Activity: Everything in the listing below should be written out again exactly, except the pictures.

Data extract:
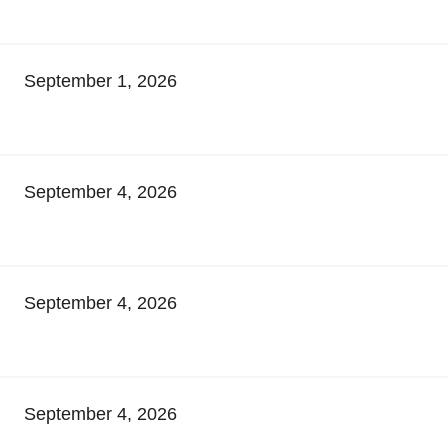
September 1, 2026
September 4, 2026
September 4, 2026
September 4, 2026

Task output:
September 1, 2026
September 4, 2026
September 4, 2026
September 4, 2026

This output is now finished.